This is a messege to MCR. To anybody else who doesn't know what happened...
(#) ValentineRevenge 2011-03-18 06:52:29 PMEver since I was a kid, people would make fun of me for being different. Then one day, when I was around 10 or 11, I was on youtube, and watching random videos. Through the list of similar videos, I ended up watching the video for teenagers.
That song caught me, and I decided to see if My Chem. had any other decent songs. Turned out they did. After that, I no longer felt alone.
Around a year later, I was depressed to the point that I was thinking of ending my life. I just started wondering about the afterlife, and then Famous Last Words started playing in my head. Cheesy, I know, but this made me stop and wonder, would life go on without me as usual?
So in the end, I'm still here. Any time I feel depressed, I just listen to My Chem, and I no longer feel miserable. They are my anti-drug, and the thing that keeps me sane most days. They also fuel my creative fire.

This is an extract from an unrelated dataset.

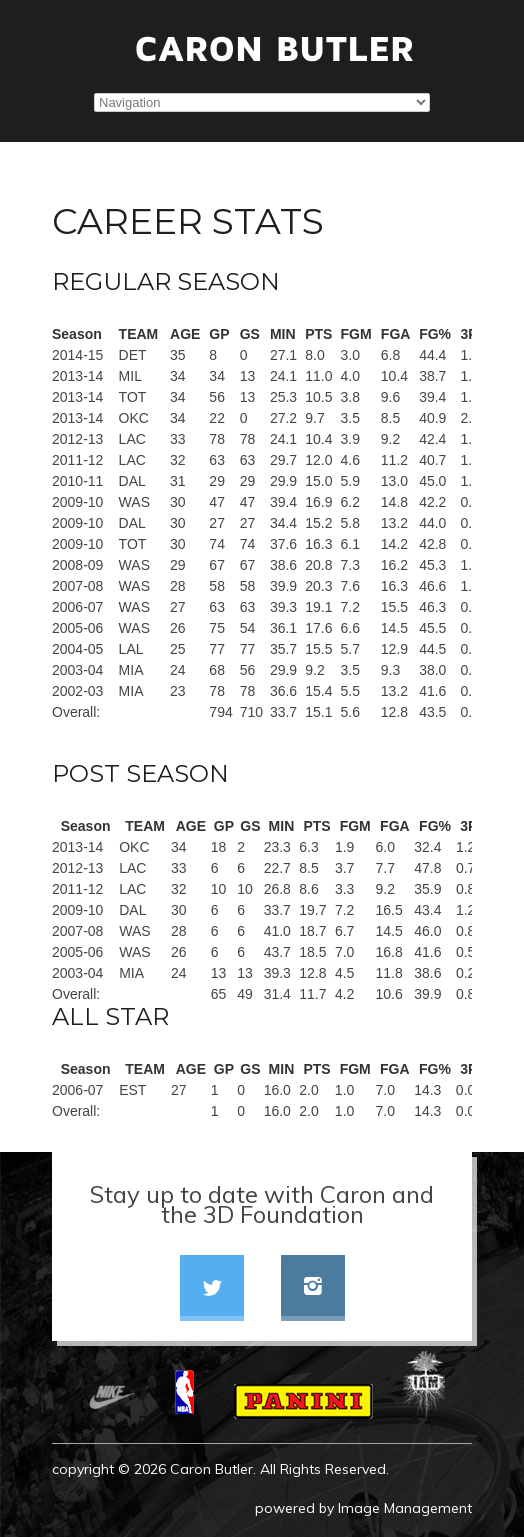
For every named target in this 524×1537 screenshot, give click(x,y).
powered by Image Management (363, 1508)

(#) tish-tash-way 2011-08-09 03:35:40 AMthe first time i heared mcr was wttbp but i didnt no who they where and now ive heard them and l love them
i have a broken falimy so they have to save my life and i just have to think of them they would be up set if they found ouut if one of there fan where dead
- MCR kinda saved my life to in a way. One night I just felt really lost, and like no one care. And I actully thought about killing my self. I dont think I would have did it but ti even think consider it scared me. I played some of their music randomly, hopeing it would make me feel differntly. And Famous Last Words came on and I began to cry harder and I thought to myself "Why the hell are you even thinking this? Your life will get better.. There are people that care." and I stoped myself. I had the knife in my hads and wrote a note to my family saying my finally goodbyes.
And they've also helped me come out of depression. I lost alot of people in my life so when ever I gear Helena or The Ghost of You it brings all these happ memories I shared with my loved ones.
And they kind of gave me hope that maybe I'll be something in my life and make a differance to individuals they've done for me. -M.